Arcade describes itself, in a brochure, as "curated but participatory" and "technologically rich in the service of ideas." But at first glance it can be overwhelming in the wealth of information it offers Greene guesses it has "about 10 times more stuff" than, say, The Valve, another site for the academically inclined. He said that he and Zach Chandler, who is the academic technology specialist for Stanford's Division of Literatures, Cultures and Languages, are exploring ways to make the site easier to navigate.

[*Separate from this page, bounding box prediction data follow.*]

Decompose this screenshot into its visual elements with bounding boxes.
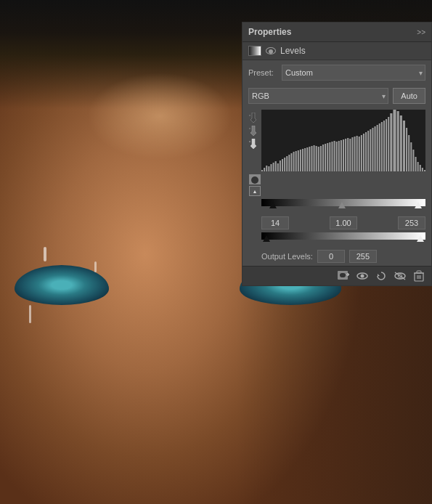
svg-rect-6 [266, 166, 267, 171]
svg-rect-43 [349, 139, 351, 171]
svg-rect-30 [320, 146, 322, 171]
output-levels-label: Output Levels: [261, 252, 313, 261]
svg-rect-4 [261, 170, 263, 171]
input-slider-track [261, 199, 425, 206]
visibility-eye-icon[interactable] [266, 47, 276, 54]
svg-rect-23 [304, 148, 306, 171]
svg-rect-45 [354, 137, 356, 171]
output-black-input[interactable] [317, 250, 345, 263]
svg-rect-64 [400, 115, 402, 171]
svg-rect-19 [296, 151, 297, 171]
svg-rect-44 [351, 137, 353, 171]
svg-rect-52 [370, 129, 371, 171]
svg-point-80 [361, 275, 364, 278]
svg-rect-78 [347, 273, 349, 276]
histogram-area [248, 110, 425, 171]
svg-rect-13 [282, 159, 283, 171]
properties-panel: Properties >> Levels Preset: Custom Defa… [242, 22, 432, 286]
svg-rect-41 [345, 139, 346, 171]
svg-rect-55 [377, 125, 378, 171]
svg-rect-42 [347, 138, 349, 171]
svg-rect-71 [417, 162, 419, 171]
delete-icon[interactable] [412, 270, 425, 282]
svg-rect-48 [361, 135, 362, 171]
svg-rect-87 [417, 271, 421, 273]
black-output-handle[interactable] [263, 235, 270, 242]
mask-row: ▲ [243, 174, 431, 198]
show-hide-icon[interactable] [394, 270, 407, 282]
panel-title: Properties [248, 27, 291, 37]
svg-rect-54 [375, 126, 376, 171]
levels-histogram-icon [248, 46, 261, 56]
black-input-handle[interactable] [269, 202, 277, 208]
svg-rect-49 [363, 134, 364, 171]
output-slider-track [261, 232, 425, 240]
svg-rect-27 [314, 145, 315, 171]
levels-title: Levels [280, 46, 306, 56]
svg-rect-32 [325, 144, 326, 171]
svg-rect-26 [311, 146, 312, 171]
svg-rect-29 [318, 147, 319, 171]
preset-select-wrapper: Custom Default Darker ▾ [282, 65, 425, 81]
svg-rect-33 [327, 143, 328, 171]
mid-level-input[interactable] [330, 216, 357, 229]
svg-rect-34 [329, 142, 330, 171]
svg-rect-72 [420, 165, 421, 171]
svg-rect-11 [277, 163, 279, 171]
svg-rect-28 [316, 146, 317, 171]
reset-icon[interactable] [375, 270, 388, 282]
svg-rect-56 [379, 123, 380, 171]
svg-rect-68 [410, 142, 412, 171]
svg-rect-46 [356, 136, 358, 171]
svg-rect-21 [300, 150, 301, 171]
svg-rect-61 [390, 113, 392, 171]
mask-icon[interactable] [249, 174, 261, 184]
svg-rect-67 [408, 135, 409, 171]
panel-collapse-button[interactable]: >> [417, 28, 425, 36]
svg-rect-57 [381, 122, 383, 171]
eyedroppers-column [248, 110, 258, 171]
svg-rect-40 [343, 139, 344, 171]
white-output-handle[interactable] [417, 235, 424, 242]
svg-rect-15 [286, 156, 288, 171]
svg-rect-70 [415, 157, 416, 171]
svg-rect-35 [331, 142, 333, 171]
channel-row: RGB Red Green Blue ▾ Auto [243, 85, 431, 107]
channel-select[interactable]: RGB Red Green Blue [248, 88, 388, 104]
svg-rect-58 [383, 121, 385, 171]
mask-link-icon[interactable]: ▲ [249, 186, 261, 196]
svg-rect-12 [280, 160, 281, 171]
black-point-eyedropper[interactable] [248, 113, 258, 123]
levels-header: Levels [243, 42, 431, 60]
svg-rect-18 [293, 152, 295, 171]
black-level-input[interactable] [261, 216, 289, 229]
svg-rect-74 [424, 170, 425, 171]
mid-input-handle[interactable] [338, 202, 346, 208]
preset-select[interactable]: Custom Default Darker [282, 65, 425, 81]
droplet-1 [44, 247, 46, 261]
white-point-eyedropper[interactable] [248, 139, 258, 149]
svg-rect-53 [372, 128, 373, 171]
white-level-input[interactable] [398, 216, 425, 229]
output-levels-slider[interactable] [261, 232, 425, 247]
svg-rect-50 [365, 132, 367, 171]
svg-rect-25 [309, 147, 310, 171]
panel-header: Properties >> [243, 23, 431, 42]
output-row: Output Levels: [243, 247, 431, 266]
view-properties-icon[interactable] [356, 270, 369, 282]
svg-rect-31 [322, 145, 324, 171]
svg-rect-5 [264, 168, 265, 171]
auto-button[interactable]: Auto [393, 88, 425, 104]
svg-rect-17 [290, 153, 292, 171]
svg-rect-60 [388, 117, 389, 171]
svg-rect-7 [268, 166, 269, 171]
svg-rect-8 [270, 164, 272, 171]
add-mask-icon[interactable] [337, 270, 350, 282]
svg-rect-73 [422, 168, 423, 171]
mask-icons: ▲ [248, 174, 261, 196]
input-levels-slider[interactable] [261, 199, 425, 214]
gray-point-eyedropper[interactable] [248, 126, 258, 136]
histogram-canvas [261, 110, 425, 171]
output-white-input[interactable] [349, 250, 377, 263]
white-input-handle[interactable] [415, 202, 422, 208]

It currently works like this: The left side of the page features bloggers; the right side of the page is structured to feature constantly refreshing scholarly journals, podcasts and multimedia. On a particular day, a post by Christopher Warley of the University of Toronto, musing about the various editions of Shakespeare his students bring to class, might appear on the left side. On the right, in the scholarly reviewed Occasion, John Bender of Stanford gives his take on rational choice in Laclos' Les Liaisons Dangereuses.
"Arcade's links magnify the world for each of us," said Bender, a professor of interdisciplinary studies and former director of the Humanities Center.
For Greene, a scholar of early modern culture (that means 16th and 17th century, not 20th), the transition to online culture wasn't an inevitable one.
But at some point he was overwhelmed by the waste: At Stanford, "We were generating a tremendous amount of high-quality content that was going to a lot of other places." For example, video sessions of visiting scholars that were squirreled away in archives or included on obscure, niche-oriented websites. A lot of content vanished altogether. After workshops or conferences, great discussions petered out and were forgotten. Greene longed for "a place where we could capture all this high-quality stuff and package it."
So about two years ago, he and technical editor Chandler tinkered with formats before finding one that worked to provide a place to trace "the whole life cycle of an idea," Greene said. It also provides advantages that no one dreamt of. For example, one blogger, Sianne Ngai of UCLA, has about 350 subscribers to her feed all potential buyers of the book she will be writing on the topic at hand, "without having done any publicity," Greene said.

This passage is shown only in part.